We’ve talked about SaMDs, but before we go any further, it’s helpful to clear up some potential confusion that I’ve seen around the term.
The term Software as a Medical Device (SaMD) describes software that’s supposed to be used for medical purposes — such as diagnosing, monitoring, mitigating, or curing diseases or other conditions — without needing specialty hardware. A good example is Nines' NinesAI system, which helps radiologists by triaging CT scans that show signs of a stroke or a brain tumor. It counts as a SaMD since it uses software (of course) to help diagnose patients, and it runs on commodity hardware like laptops.
However, software that’s intended to drive a hardware medical device (e.g. software that controls a pacemaker) is not a SaMD, since it’s the hardware, not the software, that’s driving medical outcomes. This class of software is instead called Software in Medical Devices (SiMDs).
Similarly, software that automates administrative work in a healthcare setting is also not considered a SaMD, since it’s not being directly used for a medical purpose. What’s more, the FDA doesn’t currently regulate software that helps with general fitness, health, or wellness, since that software is considered low risk.
Process for Building ML-Based SaMDs
Let’s build out an example case study to walk through the high-level process of building an ML-based SaMD.
Let’s say that we are developing a mobile app — call it DermoDx — that helps dermatologists determine whether a skin lesion is benign or malignant. This app takes pictures of the lesion using the smartphone’s camera, runs the images through a ML model to determine the lesion’s physical characteristics, and provides this information to a dermatologist. DermoDx counts as a SaMD because it’s software that’s used for medical purposes (namely, helping to diagnose skin cancer) and runs on commodity hardware (namely, a phone).

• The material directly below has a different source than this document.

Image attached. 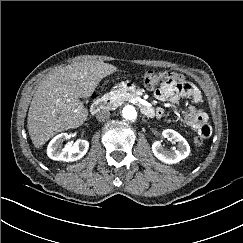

So how do we successfully develop the app, get FDA signoff, and deploy it?
Step 1. Determine Risk Classes
First, we need to determine which risk classes our app falls into. These risk classes determine which type of form we need to submit, how much documentation we need to show the FDA, and more.
There are three main risk classification frameworks that are pertinent to ML-based SaMDs. These risk frameworks are relatively independent from each other: just because one risk framework categorizes the SaMD as low risk doesn’t mean that the others will as well.
Medical Device Risk Classes
Our first risk framework helps us figure out which application we need to submit to the FDA. It’s a generic framework that splits all medical devices into three risk classes: Class I devices pose the lowest risks to the patient, while Class III devices pose the highest risks.
Note that, no matter which risk class a device is in, the manufacturer still has to comply with the FDA’s general controls, which are rules around how to brand the device, maintain sanitary conditions in the device's manufacturing plant, and more.
Class I (low risk):
Class I devices pose low risk to the patient. Some examples of Class I medical devices include floss, bandages, and software to retrospectively analyze glucose monitor data. Today, about 47% of medical devices fall under this category, and 95% of these are exempt from the FDA’s regulatory process.
For these Class I devices, we will have to submit one of the following applications:
No application: No application is needed if our device is exempt from the regulatory process; we simply have to register our device with the FDA.
510k: We’ll submit a 510k application if there’s already a device similar to ours on the market. This is a short application that details our device’s performance and how it compares to a similar device that is already on the market.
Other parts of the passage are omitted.